While the review resulted in a conclusion that until 2002, and in some cases after, we incorrectly followed date selection methodologies that were generally limited to 30-day time windows, the Audit Committee found no evidence that any person acted with an intent to deceive or mislead, and did not recommend termination of any current Company management or the resignation of any member of our Board of Directors.  However, the Audit Committee did recommend, among other matters, that we obtain reimbursement from the Company’s Chief Executive Officer and former Chief Financial Officer, who had oversight responsibility for the stock option granting process, as well as from those members of the Compensation Committee of our Board of Directors who received misdated options, in an amount equal to the difference between the stock option proceeds received and the proceeds that would have been received had the proper measurement dates been used, and that any unexercised stock option grants be treated in the same manner.  We will seek reimbursement totaling approximately $1 million from these individuals.
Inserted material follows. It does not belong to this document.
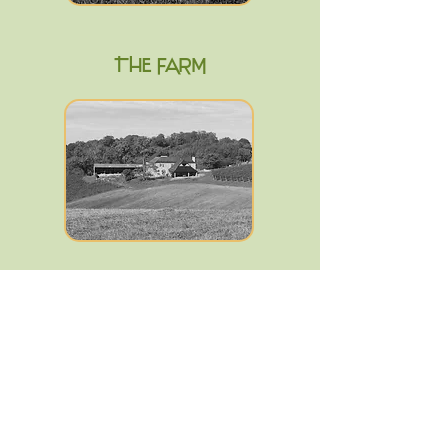
THE FARM
OUR HISTORY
All of the affected individuals have indicated that they intend to comply with the Audit Committee’s recommendation.

27




In addition, the Audit Committee recommended that we implement the following Corporate Governance enhancements, all of which we are adopting:

·                  Increase the size of the Board of Directors by at least one additional member (preferably two additional members);

·                  Create a position of Chief Compliance Officer;

·                  Implement more robust stock option granting practices, including approval of all equity-related compensation by the Compensation Committee of the Board of Directors only on regularly scheduled review dates;

·                  Implement tighter controls over the use of unanimous written consents;

·                  Revise the Board of Directors’ compensation arrangements to provide competitive compensation with less emphasis on equity compensation and an automatic mechanism for stock option grants; and

·                  Evaluate the legal department’s resources.
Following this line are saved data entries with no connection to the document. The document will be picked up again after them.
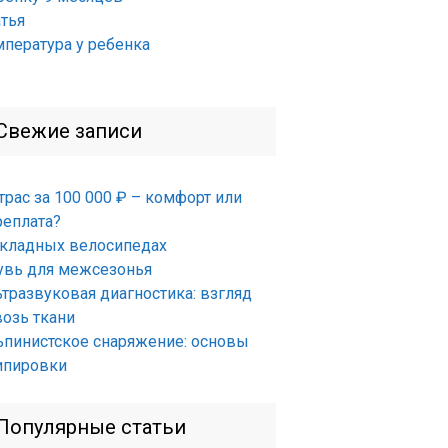
атья
мпература у ребенка
Свежие записи
трас за 100 000 ₽ – комфорт или
реплата?
складных велосипедах
увь для межсезонья
ьтразвуковая диагностика: взгляд
возь ткани
ьпинистское снаряжение: основы
ипировки
Популярные статьи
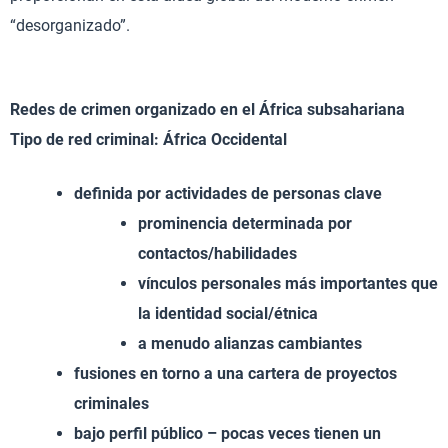
“desorganizado”.
Redes de crimen organizado en el África subsahariana
Tipo de red criminal: África Occidental
definida por actividades de personas clave
prominencia determinada por
contactos/habilidades
vínculos personales más importantes que
la identidad social/étnica
a menudo alianzas cambiantes
fusiones en torno a una cartera de proyectos
criminales
bajo perfil público – pocas veces tienen un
Based upon the Audit Committee’s findings, we concluded that we selected the grant date of options based upon the lowest price, generally within a 30-day window because we incorrectly believed that the applicable accounting guidance allowed us to establish the grant date within a certain window from authorization.  As a result, we incorrectly applied the measurement date, as defined in Accounting Principles Board Opinion No. 25, “Accounting for Stock Issued to Employees,” with respect to certain option grants made to executive officers in fiscal years 1997 through 2001, to non-executive officers and other employees in fiscal years 1997 through 2004, and to outside directors in fiscal years 2000 and 2001. Because we incorrectly selected grant dates which resulted in a cumulative adjustment of $5.4 million expense on an after-tax basis through fiscal 2005, we restated the consolidated balance sheets at January 3, 2006 and December 28, 2004 and consolidated statements of operations, stockholders’ equity and cash flows for the years ended January 3, 2006, December 28, 2004 and December 30, 2003.  These restated financial statements are included in this Amendment No. 1 on Form 10-K/A.  Throughout this Form 10-K/A, all referenced amounts for prior periods and prior period comparisons reflect the balances and amounts on a restated basis.  We did not amend and do not intend to amend any other previously filed Annual Reports on Form 10-K or Quarterly Reports on Form 10-Q for the periods prior to January 1, 2003.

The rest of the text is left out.